Ich denke mir Geschichten zu ihren Bewohnern aus. Da ist ein alter Mann, der noch vor dem Fernseher sitzt, weil er seit zwanzig Jahren seine Kinder nicht gesehen hat und das das einzige ist, was ihn in der Nacht von seiner Einsamkeit ablenkt. Da ist die junge Frau, die sich nachts noch einen Mitternachtssnack gönnt, weil sie am nächsten Morgen ihre Diät anfangen will und nächtliche Kalorien nicht zählen. Dann, das junge Pärchen. Ich sehe ihre verschlungenen Silhouetten am Fenster, sich langsam wiegend, als würden sie zu einer Musik tanzen, die ich nicht hören kann.

Die Silhouetten lösen sich voneinander, und ich sehe, wie der junge Mann das Gesicht seiner Freundin zu sich zieht, es in die Hände nimmt, um es zu küssen. Für einen Moment bleibe ich am Fenster stehen und denke an David. Wir könnten dieses Pärchen sein, tanzend in der Nacht, aber stattdessen bin ich hier, alleine. Ich vermisse ihn.

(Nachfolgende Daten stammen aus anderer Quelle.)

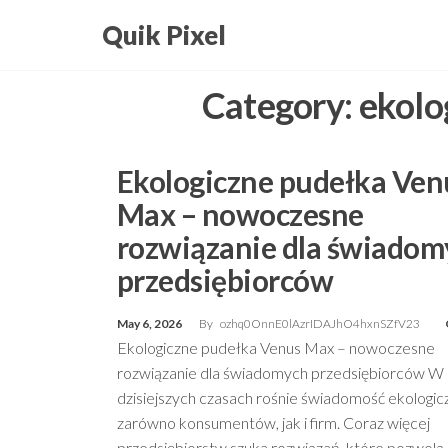
Skip
Quik Pixel
to
the
Category:
ekolo
content
Ekologiczne pudełka Ven
Max – nowoczesne
rozwiązanie dla świadom
przedsiębiorców
May 6, 2026
By
ozhq0OnnE0lAzrIDAJhO4hxnSZfV23
Ekologiczne pudełka Venus Max – nowoczesne
rozwiązanie dla świadomych przedsiębiorców W
dzisiejszych czasach rośnie świadomość ekologic
zarówno konsumentów, jak i firm. Coraz więcej
przedsiębiorstw szuka rozwiązań, które pozwolą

Plötzlich windet sich die junge Frau aus dem Kuss, und mitten in der Bewegung erkenne ich etwas Vertrautes in ihr. Ellie. Es ist die Art, wie sie ihren Kopf leicht zur Seite neigt, die scharfe Kante ihres Unterkiefers. Ihre Haare fließen ihr über die Schultern - sie muss sie aufgemacht haben - und für einen Moment habe ich das Gefühl, dass nicht nur ich sie sehen kann, sondern sie auch mich.

Oh Shit. Ich schrecke zusammen, wende mich ab. Es ist Ellie, ohne Zweifel. Und die Person, die sie geküsst hat - das ist kein junger Mann, es ist das Mädchen von vorhin. Das Mädchen, mit dem ich Ellie habe streiten sehen. Das Mädchen, wegen dem sie geweint hat.